Aristotle on 2005-05-28T10:18:38

It doesn’t stand for “a gnu,” it stands for “GNU.”

we need to stop an infinite regress.

Actually, that’s the whole point of the acronym: it’s recursive. If you think that’s unfunny (I think it’s mildly amusing the first time you encounter it), you’ll be completey repelled to learn about the meaning of GNU’s kernel’s name, “Hurd.”

Hurd: Hird of Unix Replacing Dameons
Hird: Hurd of Interfaces Representing Depth

Yeah.

Whats the sound of GNU clapping?

mr_bean on 2005-05-28T11:12:01

If Stallman's predecessors had called their emacs
derivatives, KNEE instead of FINE and SINE, for
KNEE's Not Emacs Either, they would have had
better and funnier names and Stallman's joke
wouldn't have been so funny.

Though a knee isn't as funny as a gnu.

I don't get the joke in

> Hurd: Hird of Unix Replacing Dameons
> Hird: Hurd of Interfaces Representing Depth

What's this Hird thing? It's not going to be
funny without a reference to a hErd of gnus.

And rather than choosing GNU, I wonder if it
would have been funnier if Stallman had chosen
something with a silent letter that refered to
the ideology of free software, like FREE
ENTERPRISE, FREEFORALL, or something. Perhaps
not. Perhaps it has to be an animal.

Anyway, a camel is funnier than a gnu. Why is
that?

Re:Whats the sound of GNU clapping?

sigzero on 2005-05-28T15:05:24

While it is an acronym the animal pronunciation is definately GUH-NEW.

Re:Whats the sound of GNU clapping?

mr_bean on 2005-05-28T23:01:46

That's definitely the way Stallman pronounced it,
but seeing it's probably an East African word,
the original pronunciation is no doubt more like
'agnew' without the 'a'. Kind of like, 'Gulp,
New?' Not 'guh-new.'

Re:Whats the sound of GNU clapping?

jmm on 2005-05-30T13:10:37

Anyone who grew up listening to Flanders and Swan kuh-nows that it is pronounced guh-new. "I'm a guh-new. How do you do?
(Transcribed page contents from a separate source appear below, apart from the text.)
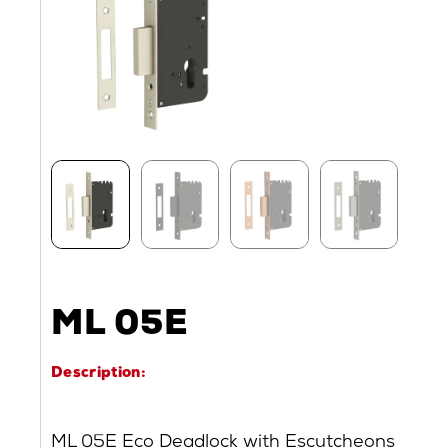
ML 05E
Description:
ML 05E Eco Deadlock with Escutcheons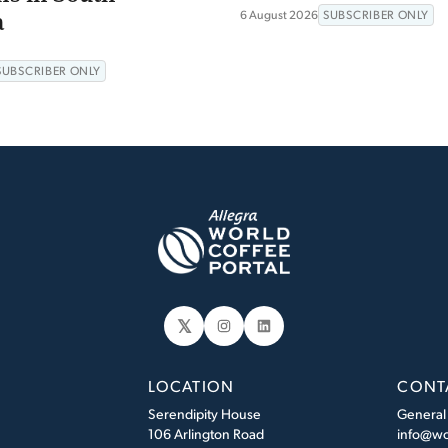
a
6 August 2026
SUBSCRIBER ONLY
SUBSCRIBER ONLY
𝕏
Instagram
LinkedIn
LOCATION
CONT
Serendipity House
General
106 Arlington Road
info@wo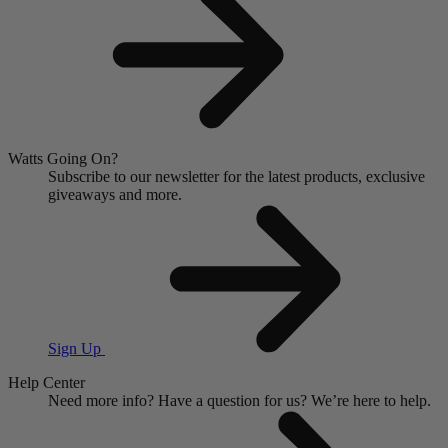
Watts Going On?
Subscribe to our newsletter for the latest products, exclusive
giveaways and more.
Sign Up
Help Center
Need more info?
Have a question for us?
We’re here to help.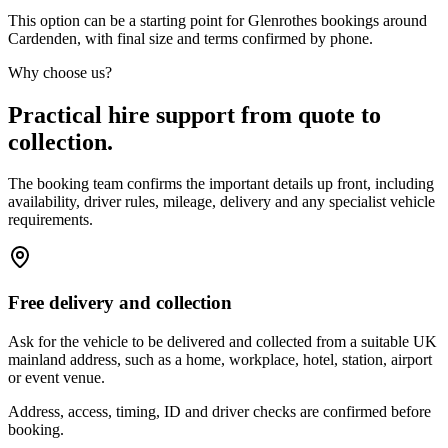
This option can be a starting point for Glenrothes bookings around
Cardenden, with final size and terms confirmed by phone.
Why choose us?
Practical hire support from quote to
collection.
The booking team confirms the important details up front, including
availability, driver rules, mileage, delivery and any specialist vehicle
requirements.
Free delivery and collection
Ask for the vehicle to be delivered and collected from a suitable UK
mainland address, such as a home, workplace, hotel, station, airport
or event venue.
Address, access, timing, ID and driver checks are confirmed before
booking.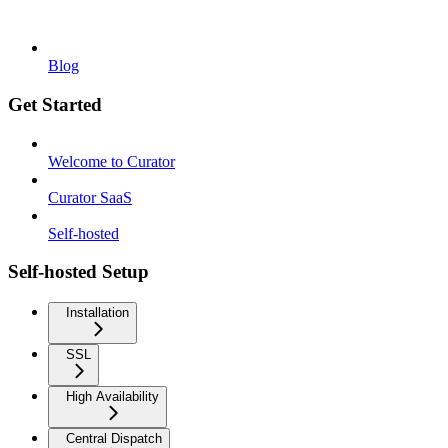
Blog
Get Started
Welcome to Curator
Curator SaaS
Self-hosted
Self-hosted Setup
Installation
SSL
High Availability
Central Dispatch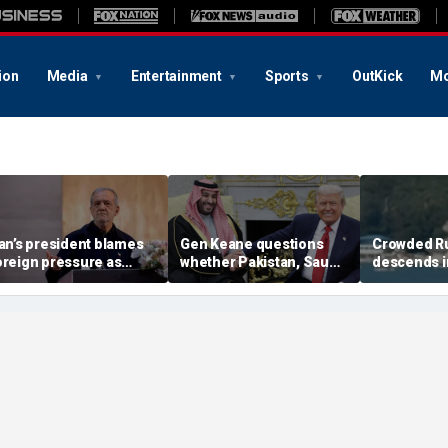
ion
Media
Entertainment
Sports
OutKick
Mo
ran’s president blames
Gen Keane questions
Crowded R
oreign pressure as
whether Pakistan, Saudi
descends i
xpert warns regime's
Arabia and Qatar can be
after alleg
conomy nears breaking
trusted in Iran talks
drone incide
oint
including 4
I'd really like to kuh-now wah-hoo's wah-hoo."

Re:Whats the sound of GNU clapping?

cog on 2005-05-28T21:19:43

What's this Hird thing? It's not going to be funny without a reference to a hErd of gnus.

Actually, it's the lack of "hErd" in the definition that makes it so bloody funny :-)

And rather than choosing GNU, I wonder if it would have been funnier if Stallman had chosen something with a silent letter that refered to the ideology of free software, like FREE ENTERPRISE, FREEFORALL, or something. Perhaps not. Perhaps it has to be an animal.

If you think of a gnu in the wild, running free (or rather eating grass), it starts making sense (I think).

Anyway, a camel is funnier than a gnu. Why is that?

Gnus can't tell jokes properly because they just can't understand them...

Re:Whats the sound of GNU clapping?

mr_bean on 2005-05-28T23:25:31

A camel is a horse designed by a committee,
right? but a gnu is a cow built by Frankenstein.
It's an ugly animal.
A camel is strange enough to be interesting, but
not strange enough to repel.

The GNU logo doesn't have the visual appeal of
O'Reilly's camel.
Perhaps Stallman could have done something with
BYRD. As in free as a bird, and /y/ is /i/ as a
semi-vowel. Byrd is a word with no vowels.

Perhaps, 'Byrds the Word' and 'The word is Be YeR
own Developer' No. Perhaps something like GENIUS
+ SOUL = JAZZ

chill

mdxi on 2005-05-28T15:25:04

you're thinking about all of this *way* too hard.